Info
An issue exists where any SATA/SAS/NVMe SSD drive configured in a VMware All-Flash vSAN disk group may be mistakenly reported as failed and marked by vSAN as having a permanent error. This is due to the Medium Errors being continuously reported after multiple attempts to remap the bad area by the ESXi operating system. The SMART data will be retrieved directly from the SSD device and show the drive has available spare space to remap bad areas on the drive.
vSAN 6.7 may not allow the recovery of a single Unrecoverable Read Error (URE), when it occurs in the metadata regions of an all flash vSAN disk group, without removing the disk group from the vSAN first.
Depending on the version of ESXi and features enabled, the host may perform an "autoDG" creation operation on the failed disk group in an attempt to repair the bad area on a disk group. As a result, a drive may be reported as failed after multiple attempts to repair the drive using the "autoDG" operation.

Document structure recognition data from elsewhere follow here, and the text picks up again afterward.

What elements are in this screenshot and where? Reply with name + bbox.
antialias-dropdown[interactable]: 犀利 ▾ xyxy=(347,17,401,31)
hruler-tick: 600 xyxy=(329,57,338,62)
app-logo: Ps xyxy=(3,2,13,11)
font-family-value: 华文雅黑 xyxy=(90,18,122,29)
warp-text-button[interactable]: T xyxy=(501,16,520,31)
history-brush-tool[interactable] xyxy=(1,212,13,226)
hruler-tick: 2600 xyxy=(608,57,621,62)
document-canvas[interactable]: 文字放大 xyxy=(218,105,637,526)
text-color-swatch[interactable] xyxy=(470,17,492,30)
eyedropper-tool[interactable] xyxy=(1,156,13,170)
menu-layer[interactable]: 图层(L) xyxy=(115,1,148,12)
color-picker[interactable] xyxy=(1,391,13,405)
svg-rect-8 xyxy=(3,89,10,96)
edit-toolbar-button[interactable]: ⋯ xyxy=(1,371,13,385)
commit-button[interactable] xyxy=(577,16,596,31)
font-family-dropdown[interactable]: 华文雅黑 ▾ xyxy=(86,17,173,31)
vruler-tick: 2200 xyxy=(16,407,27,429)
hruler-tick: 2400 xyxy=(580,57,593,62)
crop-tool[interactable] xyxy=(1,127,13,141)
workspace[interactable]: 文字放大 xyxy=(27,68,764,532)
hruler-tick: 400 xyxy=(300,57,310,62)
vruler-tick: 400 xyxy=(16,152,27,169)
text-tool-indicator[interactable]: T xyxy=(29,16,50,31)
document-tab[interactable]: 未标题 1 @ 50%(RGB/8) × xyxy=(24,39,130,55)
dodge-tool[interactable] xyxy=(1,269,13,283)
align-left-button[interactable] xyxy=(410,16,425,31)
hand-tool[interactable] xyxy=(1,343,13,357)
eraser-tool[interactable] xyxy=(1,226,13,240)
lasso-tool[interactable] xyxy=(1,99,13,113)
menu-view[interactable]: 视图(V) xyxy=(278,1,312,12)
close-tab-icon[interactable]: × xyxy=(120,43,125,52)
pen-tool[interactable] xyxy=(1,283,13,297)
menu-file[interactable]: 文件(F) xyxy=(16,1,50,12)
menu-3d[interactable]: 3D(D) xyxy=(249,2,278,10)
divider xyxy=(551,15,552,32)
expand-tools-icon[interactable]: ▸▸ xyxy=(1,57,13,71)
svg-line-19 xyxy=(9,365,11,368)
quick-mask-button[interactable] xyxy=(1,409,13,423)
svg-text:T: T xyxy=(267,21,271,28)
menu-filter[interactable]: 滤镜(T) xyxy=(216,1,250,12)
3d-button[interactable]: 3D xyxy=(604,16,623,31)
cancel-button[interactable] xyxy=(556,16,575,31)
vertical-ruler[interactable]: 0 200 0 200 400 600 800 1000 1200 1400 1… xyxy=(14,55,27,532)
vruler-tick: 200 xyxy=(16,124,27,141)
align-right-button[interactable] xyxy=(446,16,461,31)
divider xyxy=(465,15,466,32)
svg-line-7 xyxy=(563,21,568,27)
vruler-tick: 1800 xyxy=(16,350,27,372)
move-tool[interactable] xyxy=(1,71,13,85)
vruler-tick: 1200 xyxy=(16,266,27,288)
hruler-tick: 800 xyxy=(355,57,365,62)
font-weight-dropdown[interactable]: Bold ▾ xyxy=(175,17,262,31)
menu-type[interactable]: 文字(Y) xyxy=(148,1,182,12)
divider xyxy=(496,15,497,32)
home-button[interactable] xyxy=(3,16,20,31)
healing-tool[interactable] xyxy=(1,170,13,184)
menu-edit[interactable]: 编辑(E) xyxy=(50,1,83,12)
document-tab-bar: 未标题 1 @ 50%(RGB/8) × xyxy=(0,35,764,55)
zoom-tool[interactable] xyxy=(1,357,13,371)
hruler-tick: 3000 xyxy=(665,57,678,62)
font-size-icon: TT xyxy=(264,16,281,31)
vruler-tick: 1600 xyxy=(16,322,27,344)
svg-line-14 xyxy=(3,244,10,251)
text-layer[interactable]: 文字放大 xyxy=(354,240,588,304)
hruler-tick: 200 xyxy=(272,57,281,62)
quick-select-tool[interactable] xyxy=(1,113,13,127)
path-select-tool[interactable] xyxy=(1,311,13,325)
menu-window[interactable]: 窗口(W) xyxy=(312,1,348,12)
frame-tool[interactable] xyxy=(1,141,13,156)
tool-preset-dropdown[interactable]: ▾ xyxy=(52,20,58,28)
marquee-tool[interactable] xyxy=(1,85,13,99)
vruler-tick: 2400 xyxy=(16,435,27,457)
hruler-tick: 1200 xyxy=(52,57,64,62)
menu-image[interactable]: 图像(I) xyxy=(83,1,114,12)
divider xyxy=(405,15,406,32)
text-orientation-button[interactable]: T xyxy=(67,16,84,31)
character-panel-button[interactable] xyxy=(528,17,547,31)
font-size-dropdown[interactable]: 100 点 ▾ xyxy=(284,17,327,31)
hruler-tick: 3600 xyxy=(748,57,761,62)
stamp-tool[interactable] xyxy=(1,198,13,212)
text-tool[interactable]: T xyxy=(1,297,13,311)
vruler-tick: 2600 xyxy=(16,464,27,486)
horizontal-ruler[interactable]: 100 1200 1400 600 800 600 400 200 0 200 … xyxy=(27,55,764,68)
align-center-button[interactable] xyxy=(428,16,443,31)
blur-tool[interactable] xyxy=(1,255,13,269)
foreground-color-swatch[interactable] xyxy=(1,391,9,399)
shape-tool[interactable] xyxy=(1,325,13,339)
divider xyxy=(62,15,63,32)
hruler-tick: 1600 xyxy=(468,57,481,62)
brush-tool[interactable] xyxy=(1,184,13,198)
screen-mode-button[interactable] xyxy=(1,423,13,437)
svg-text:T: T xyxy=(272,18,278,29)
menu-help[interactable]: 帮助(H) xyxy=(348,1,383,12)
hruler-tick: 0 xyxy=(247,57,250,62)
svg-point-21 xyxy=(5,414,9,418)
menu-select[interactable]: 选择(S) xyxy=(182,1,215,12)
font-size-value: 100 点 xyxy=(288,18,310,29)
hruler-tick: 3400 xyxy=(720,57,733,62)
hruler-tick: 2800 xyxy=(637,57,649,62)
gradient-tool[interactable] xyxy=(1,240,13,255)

This may happen because of how vSAN interacts with various vendor drives in the handling of the 5-10% area used for metadata operations. Based on
VMware KB 81121
, an autoDG creation feature runs a TRIM utility, and by default TRIM only runs on the first 5-10% of the metadata region. If the bad area is beyond the 5-10% on the drive, the bad area will not be remapped, causing premature replacement of the drive.